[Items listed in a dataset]
***
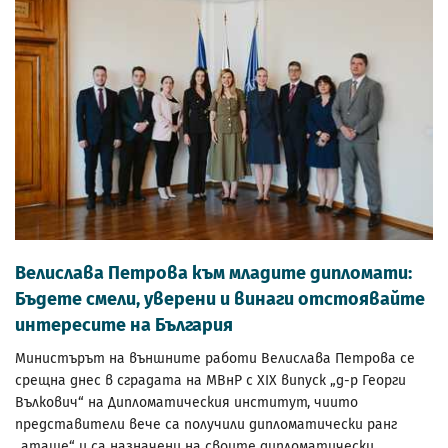
Велислава Петрова към младите дипломати:
Бъдете смели, уверени и винаги отстоявайте
интересите на България
Министърът на външните работи Велислава Петрова се
срещна днес в сградата на МВнР с XIX випуск „д-р Георги
Вълкович“ на Дипломатическия институт, чиито
представители вече са получили дипломатически ранг
„аташе“ и са назначени на своите дипломатически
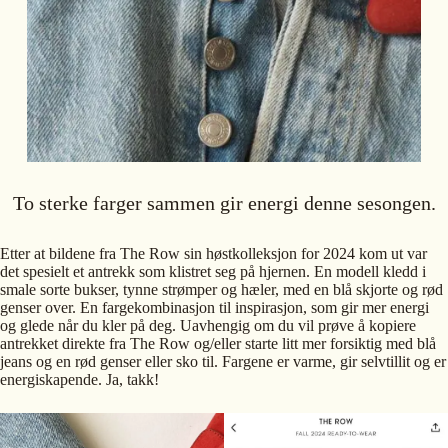
To sterke farger sammen gir energi denne sesongen.
Etter at bildene fra The Row sin høstkolleksjon for 2024 kom ut var
det spesielt et antrekk som klistret seg på hjernen. En modell kledd i
smale sorte bukser, tynne strømper og hæler, med en blå skjorte og rød
genser over. En fargekombinasjon til inspirasjon, som gir mer energi
og glede når du kler på deg. Uavhengig om du vil prøve å kopiere
antrekket direkte fra The Row og/eller starte litt mer forsiktig med blå
jeans og en rød genser eller sko til. Fargene er varme, gir selvtillit og er
energiskapende. Ja, takk!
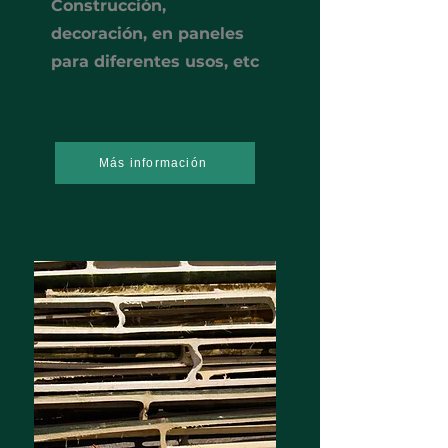
Construcción,
decoración, en paneles
para diferentes usos, etc
Más información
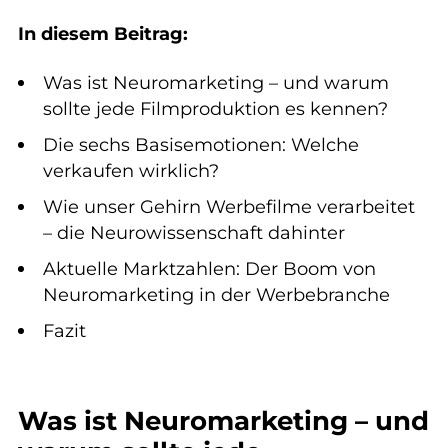
In diesem Beitrag:
Was ist Neuromarketing – und warum
sollte jede Filmproduktion es kennen?
Die sechs Basisemotionen: Welche
verkaufen wirklich?
Wie unser Gehirn Werbefilme verarbeitet
– die Neurowissenschaft dahinter
Aktuelle Marktzahlen: Der Boom von
Neuromarketing in der Werbebranche
Fazit
Was ist Neuromarketing – und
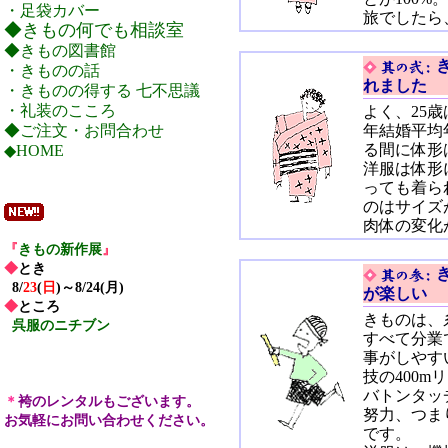
・足袋カバー
旅でしたら
◆きもの何でも相談室
◆きもの図書館
・きものの話
れました
・きものの得する 七不思議
・礼装のこころ
よく、25歳
◆ご注文・お問合わせ
年結婚平均
る間に体形
◆HOME
洋服は体形
っても着ら
のはサイズ
肉体の変化
『
きもの新作展
』
◆
とき
8/
23
(
日
)
～8
/
24
(
月
)
が楽しい
◆
ところ
きものは、
呉服のニチブン
すべて分業
事がしやす
技の400
バトンタッ
＊
袴のレンタルもございます。
努力、つま
お気軽にお問い合わせください。
です。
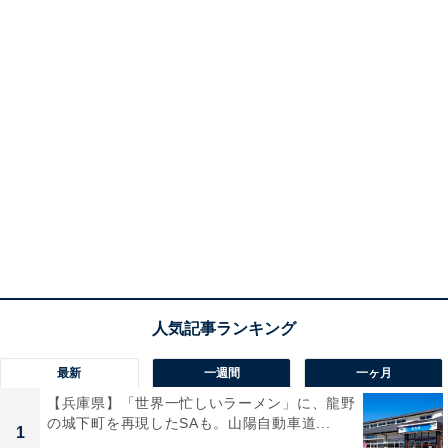
最新
一週間
一ヶ月
【兵庫県】「世界一忙しいラーメン」に、龍野
の城下町を再現したSAも。山陽自動車道...
1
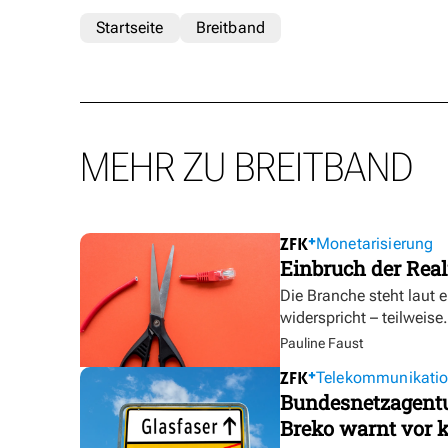
Startseite
Breitband
MEHR ZU BREITBAND
Monetarisierung
Einbruch der Real
Die Branche steht laut 
widerspricht – teilweise.
Pauline Faust
Telekommunikati
Bundesnetzagentur
Breko warnt vor k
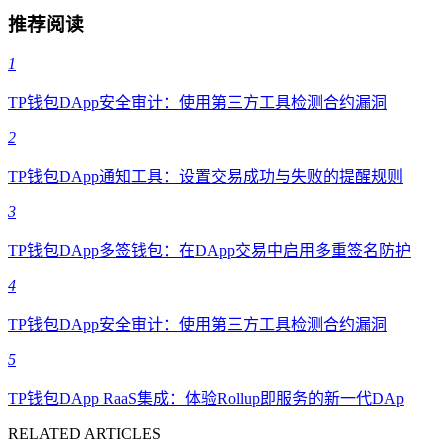
推荐阅读
1
TP钱包DApp安全审计：使用第三方工具检测合约漏洞
2
TP钱包DApp通知工具：设置交易成功与失败的提醒规则
3
TP钱包DApp多签钱包：在DApp交易中启用多重签名防护
4
TP钱包DApp安全审计：使用第三方工具检测合约漏洞
5
TP钱包DApp RaaS集成：体验Rollup即服务的新一代DAp
RELATED ARTICLES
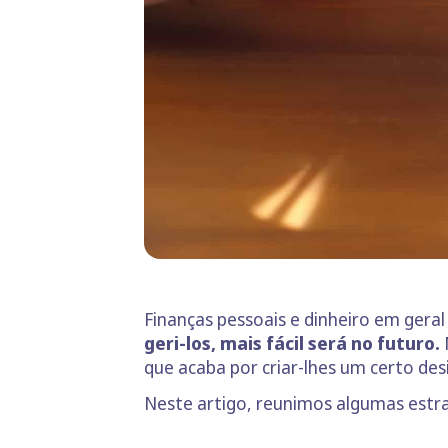
Finanças pessoais e dinheiro em gera
geri-los, mais fácil será no futuro.
que acaba por criar-lhes um certo des
Neste artigo, reunimos algumas estrat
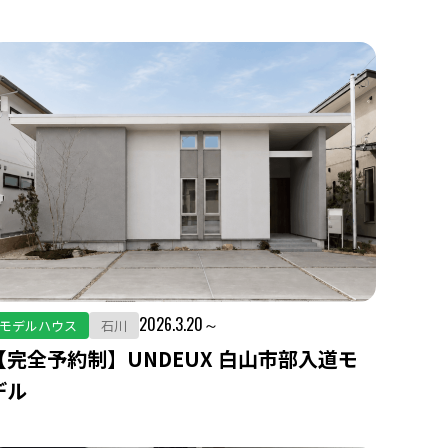
2026.3.20～
モデルハウス
石川
【完全予約制】UNDEUX 白山市部入道モ
デル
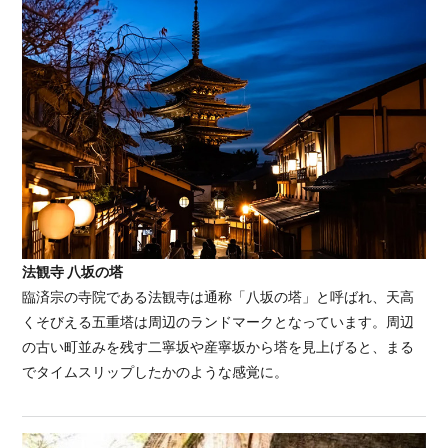
法観寺 八坂の塔
臨済宗の寺院である法観寺は通称「八坂の塔」と呼ばれ、天高
くそびえる五重塔は周辺のランドマークとなっています。周辺
の古い町並みを残す二寧坂や産寧坂から塔を見上げると、まる
でタイムスリップしたかのような感覚に。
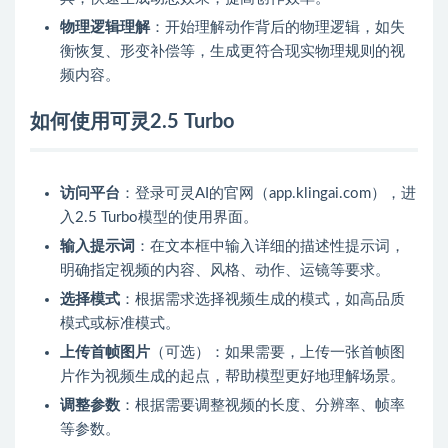
物理逻辑理解
：开始理解动作背后的物理逻辑，如失
衡恢复、形变补偿等，生成更符合现实物理规则的视
频内容。
如何使用可灵2.5 Turbo
访问平台
：登录可灵AI的官网（app.klingai.com），进
入2.5 Turbo模型的使用界面。
输入提示词
：在文本框中输入详细的描述性提示词，
明确指定视频的内容、风格、动作、运镜等要求。
选择模式
：根据需求选择视频生成的模式，如高品质
模式或标准模式。
上传首帧图片
（可选）：如果需要，上传一张首帧图
片作为视频生成的起点，帮助模型更好地理解场景。
调整参数
：根据需要调整视频的长度、分辨率、帧率
等参数。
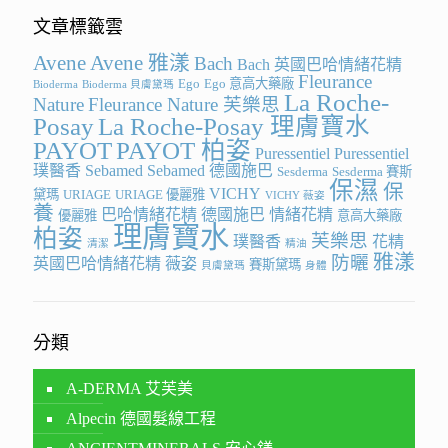
文章標籤雲
Avene
Avene 雅漾
Bach
Bach 英國巴哈情緒花精
Fleurance
Ego
Ego 意高大藥廠
Bioderma
Bioderma 貝膚黛瑪
La Roche-
Nature
Fleurance Nature 芙樂思
Posay
La Roche-Posay 理膚寶水
PAYOT
PAYOT 柏姿
Puressentiel
Puressentiel
璞醫香
Sebamed
Sebamed 德國施巴
Sesderma
Sesderma 賽斯
保濕
保
VICHY
黛瑪
URIAGE
URIAGE 優麗雅
VICHY 薇姿
養
巴哈情緒花精
德國施巴
情緒花精
優麗雅
意高大藥廠
理膚寶水
柏姿
芙樂思
璞醫香
花精
清潔
精油
雅漾
防曬
英國巴哈情緒花精
薇姿
賽斯黛瑪
貝膚黛瑪
身體
分類
A-DERMA 艾芙美
Alpecin 德國髮線工程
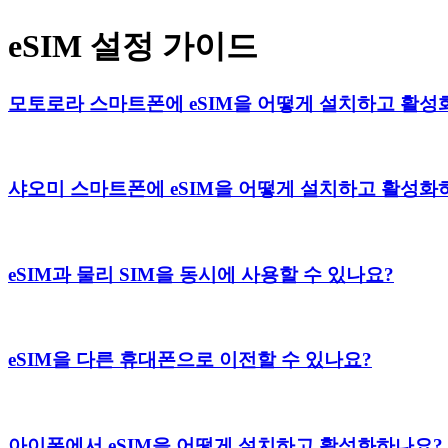
eSIM 설정 가이드
모토로라 스마트폰에 eSIM을 어떻게 설치하고 활성
샤오미 스마트폰에 eSIM을 어떻게 설치하고 활성화
eSIM과 물리 SIM을 동시에 사용할 수 있나요?
eSIM을 다른 휴대폰으로 이전할 수 있나요?
아이폰에서 eSIM을 어떻게 설치하고 활성화하나요?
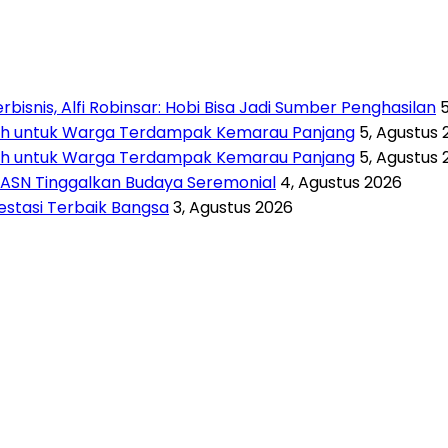
isnis, Alfi Robinsar: Hobi Bisa Jadi Sumber Penghasilan
rsih untuk Warga Terdampak Kemarau Panjang
5, Agustus 
rsih untuk Warga Terdampak Kemarau Panjang
5, Agustus 
 ASN Tinggalkan Budaya Seremonial
4, Agustus 2026
vestasi Terbaik Bangsa
3, Agustus 2026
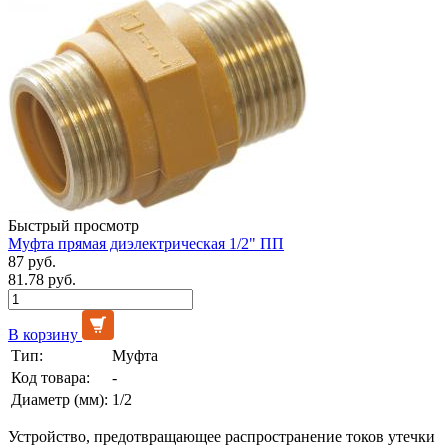
Быстрый просмотр
Муфта прямая диэлектрическая 1/2" ПП
87 руб.
81.78 руб.
В корзину
Тип:
Муфта
Код товара:
-
Диаметр (мм):
1/2
Устройство, предотвращающее распространение токов утечки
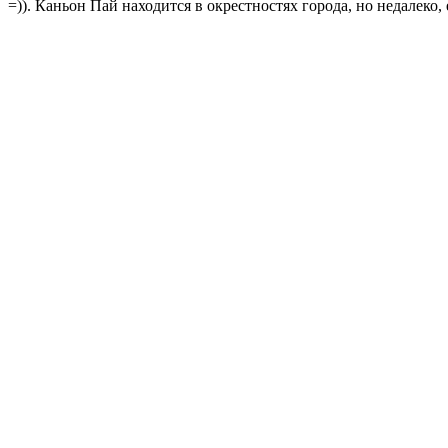
=)). Каньон Пай находится в окрестностях города, но недалеко, 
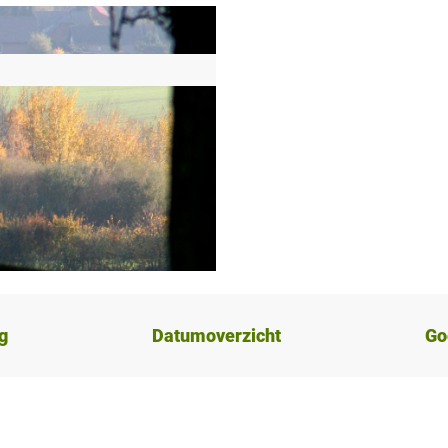
g
Datumoverzicht
Go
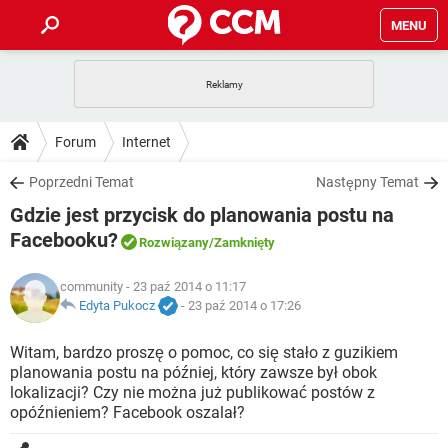
MENU
STRONA GŁÓWNA
YOUTUBE
TIKTOK
PORADY
Forum
Internet
GRY
WHATSAPP
PlayStation
TIKTOK
DO POBRANIA
Poprzedni Temat
Następny Temat
SPOTIFY
NETFLIX
GRY
WHATSAPP
Gdzie jest przycisk do planowania postu na
INSTAGRAM
ANDROID
FACEBOOK
TIKTOK
FORUM
SPOTIFY
NETFLIX
Facebooku?
Rozwiązany
/Zamknięty
WINDOWS 10
GRY
WHATSAPP
INSTAGRAM
COVID-19
FACEBOOK
TIKTOK
ARTYKUŁY
IOS
NETFLIX
community
- 23 paź 2014 o 11:17
WINDOWS 10
GRY
WHATSAPP
Edyta Pukocz
-
23 paź 2014 o 17:26
INSTAGRAM
COVID-19
FACEBOOK
TIKTOK
SPOTIFY
NETFLIX
Witam, bardzo proszę o pomoc, co się stało z guzikiem
WINDOWS 10
GRY
WHATSAPP
INSTAGRAM
FACEBOOK
planowania postu na później, który zawsze był obok
SPOTIFY
NETFLIX
lokalizacji? Czy nie można już publikować postów z
WINDOWS 10
opóźnieniem? Facebook oszalał?
INSTAGRAM
FACEBOOK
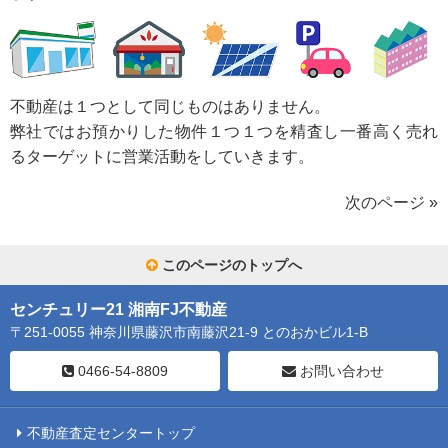
不動産は１つとして同じものはありません。
弊社ではお預かりした物件１つ１つを精査し一番高く売れ
るターゲットに営業活動をしていきます。
次のページ »
このページのトップへ
センチュリー21 湘南FJ不動産
〒251-0055 神奈川県藤沢市南藤沢21-9 とのおかビル1-B
0466-54-8809
お問い合わせ
不動産査定センタートップ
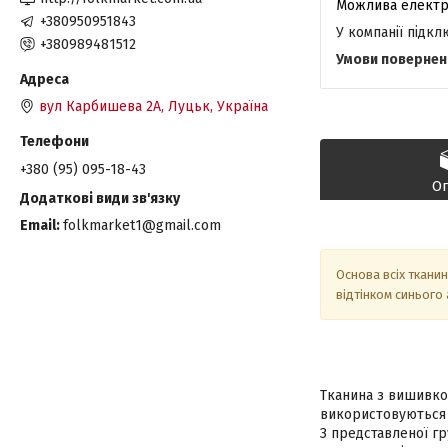
+380950951843
У компанії підк
+380989481512
вул Карбишева 2А, Луцьк, Україна
+380 (95) 095-18-43
О
Email
folkmarket1@gmail.com
Основа всіх тканин
відтінком синього
Тканина з вишивко
використовуються 
З представленої гр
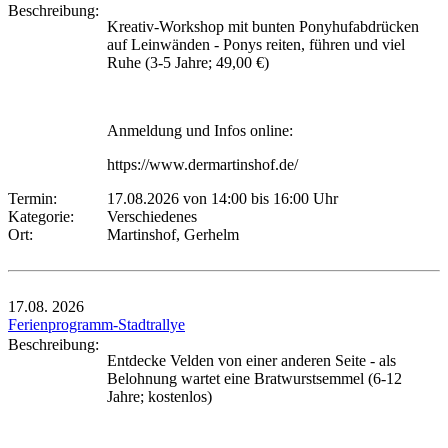
Beschreibung:
Kreativ-Workshop mit bunten Ponyhufabdrücken
auf Leinwänden - Ponys reiten, führen und viel
Ruhe (3-5 Jahre; 49,00 €)
Anmeldung und Infos online:
https://www.dermartinshof.de/
Termin:
17.08.2026 von 14:00
bis 16:00 Uhr
Kategorie:
Verschiedenes
Ort:
Martinshof, Gerhelm
17.08.
2026
Ferienprogramm-Stadtrallye
Beschreibung:
Entdecke Velden von einer anderen Seite - als
Belohnung wartet eine Bratwurstsemmel (6-12
Jahre; kostenlos)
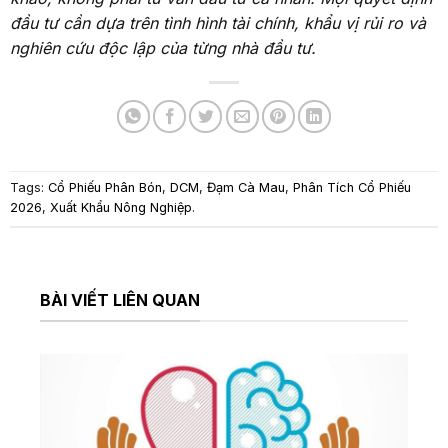
đầu tư cần dựa trên tình hình tài chính, khẩu vị rủi ro và
nghiên cứu độc lập của từng nhà đầu tư.
Tags:
Cổ Phiếu Phân Bón
,
DCM
,
Đạm Cà Mau
,
Phân Tích Cổ Phiếu
2026
,
Xuất Khẩu Nông Nghiệp
.
BÀI VIẾT LIÊN QUAN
***
WORK REQUEST: Reproduce the data above line for line, from its first line through the line containing "Die sechs Basisemotionen: Welche", both ends included, with the pictures omitted and nothing more.

OUTPUT OF THE EXERCISE:
Велислава Петрова към младите дипломати:
Бъдете смели, уверени и винаги отстоявайте
интересите на България
Министърът на външните работи Велислава Петрова се
срещна днес в сградата на МВнР с XIX випуск „д-р Георги
Вълкович“ на Дипломатическия институт, чиито
представители вече са получили дипломатически ранг
„аташе“ и са назначени на своите дипломатически
To sterke farger sammen gir energi denne sesongen.
Etter at bildene fra The Row sin høstkolleksjon for 2024 kom ut var
det spesielt et antrekk som klistret seg på hjernen. En modell kledd i
smale sorte bukser, tynne strømper og hæler, med en blå skjorte og rød
genser over. En fargekombinasjon til inspirasjon, som gir mer energi
og glede når du kler på deg. Uavhengig om du vil prøve å kopiere
antrekket direkte fra The Row og/eller starte litt mer forsiktig med blå
jeans og en rød genser eller sko til. Fargene er varme, gir selvtillit og er
energiskapende. Ja, takk!
Construcción,
decoración, en paneles
para diferentes usos, etc
Más información
In diesem Beitrag:
Was ist Neuromarketing – und warum
sollte jede Filmproduktion es kennen?
Die sechs Basisemotionen: Welche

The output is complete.